Tuesday 28 January 2014

International Holocaust Memorial Day

Correctly speaking, this is the Memorial to the Murdered Jews of Europe, in Berlin, but everyone knows it as the Holocaust Memorial. It consists of 2711 concrete slabs of various heights, arranged in a grid pattern over an area of nearly five acres. It's an odd concept, not like any other sort of memorial I've visited, and some mindless ratbags even seemed to be playing hide and seek through it, but there's no doubting its serious intent. Huge and grey and sharp-edged and full of shadows - I think it works. Because, really, how else could you do it? The scale of the atrocity, and the horrific detail of it, are pretty much untranslatable into anything more graphic.
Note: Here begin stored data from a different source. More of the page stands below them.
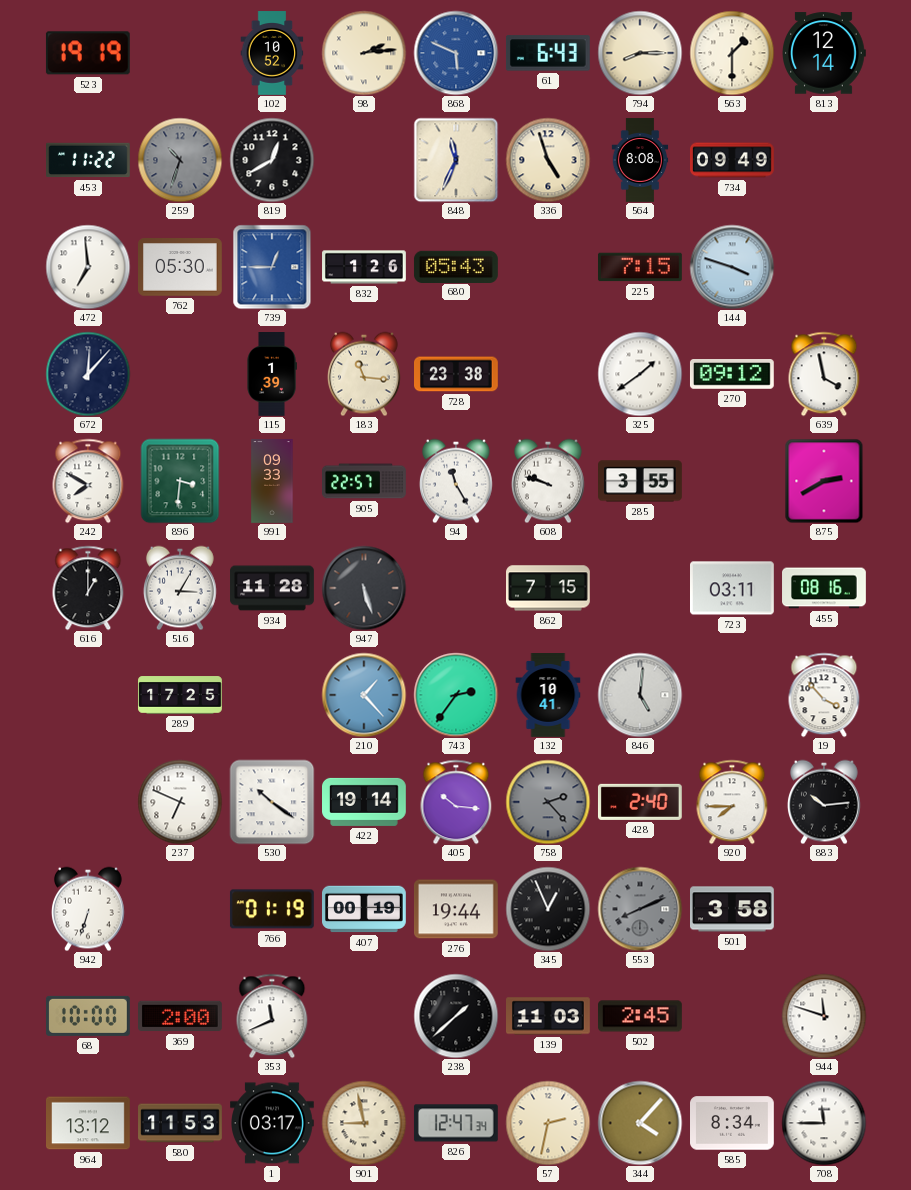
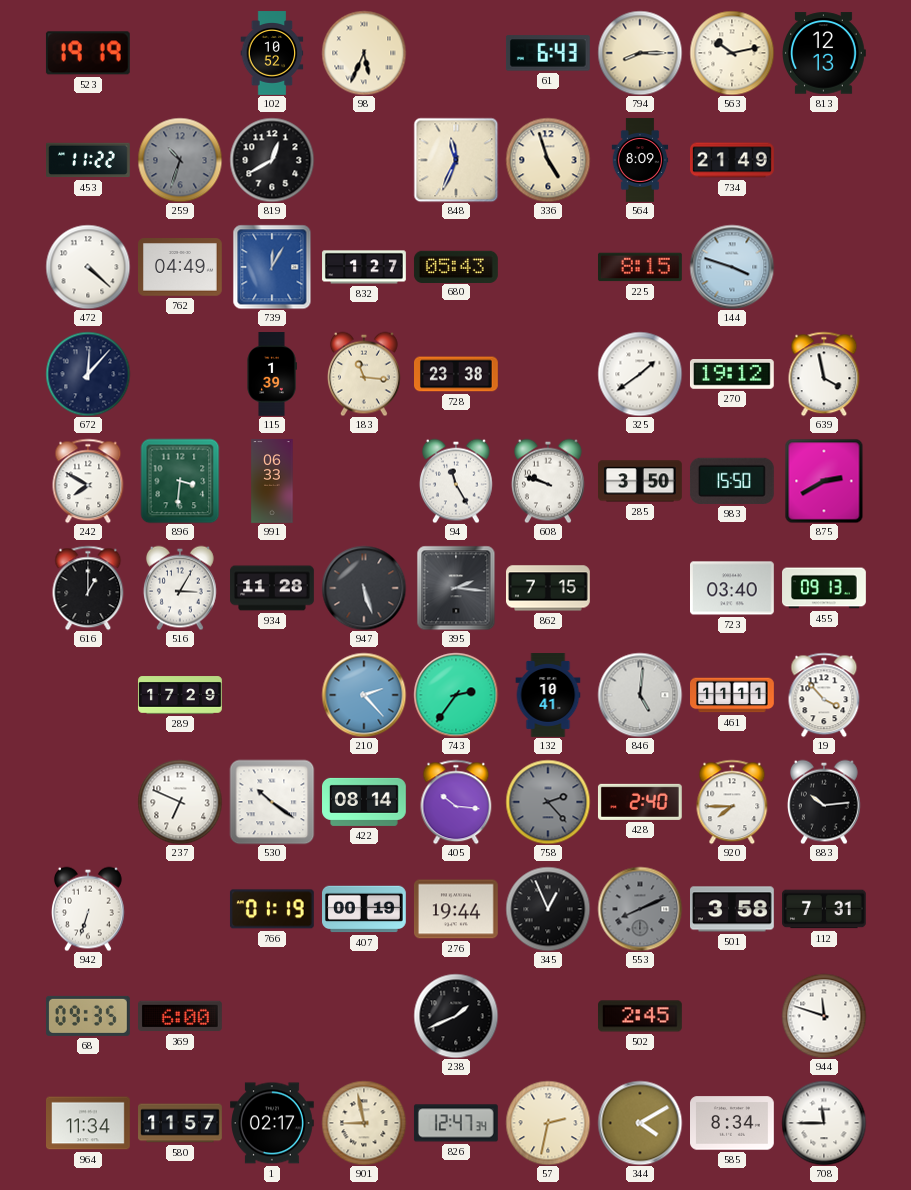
98: 2:14 -> 5:34
868: 5:49 -> none
563: 1:30 -> 10:13
813: 12:14 -> 12:13
564: 8:08 -> 8:09
734: 09:49 -> 21:49
472: 6:59 -> 4:22
762: 05:30 -> 04:49
739: 12:45 -> 12:05
832: 1:26 -> 1:27
225: 7:15 -> 8:15
270: 09:12 -> 19:12
991: 09:33 -> 06:33
905: 22:57 -> none
285: 3:55 -> 3:50
983: none -> 15:50
395: none -> 2:16
723: 03:11 -> 03:40
455: 08:16 -> 09:13
289: 17:25 -> 17:29
210: 1:23 -> 2:23
461: none -> 11:11
422: 19:14 -> 08:14
112: none -> 7:31
68: 10:00 -> 09:35
369: 2:00 -> 6:00
353: 11:41 -> none
238: 1:38 -> 1:41
139: 11:03 -> none
964: 13:12 -> 11:34
580: 11:53 -> 11:57
1: 03:17 -> 02:17
344: 4:07 -> 4:10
It's enough that Auschwitz, and the other death camps, are still there, open to everyone and un-whitewashed. Our Insight Vacations coach tour of Eastern Europe was WWII-centric and often very grim, but it was fascinating and educational and memorable, and I'm glad that I've done it. Especially Auschwitz: to walk through those buildings, lined with framed photos of prisoners, past the tangle of spectacles, the mounds of hair, the huge piles of shoes, all sizes, in the company of a guide whose grandfather survived Auschwitz, really focused the mind. The cells, firing range yard and gallows posts, the high electric fences, the extermination wing... and then the shower room, and the gas ovens with their clever mechanism for efficient transferral of corpse into flames: everyone should go there, and be reminded of what can happen.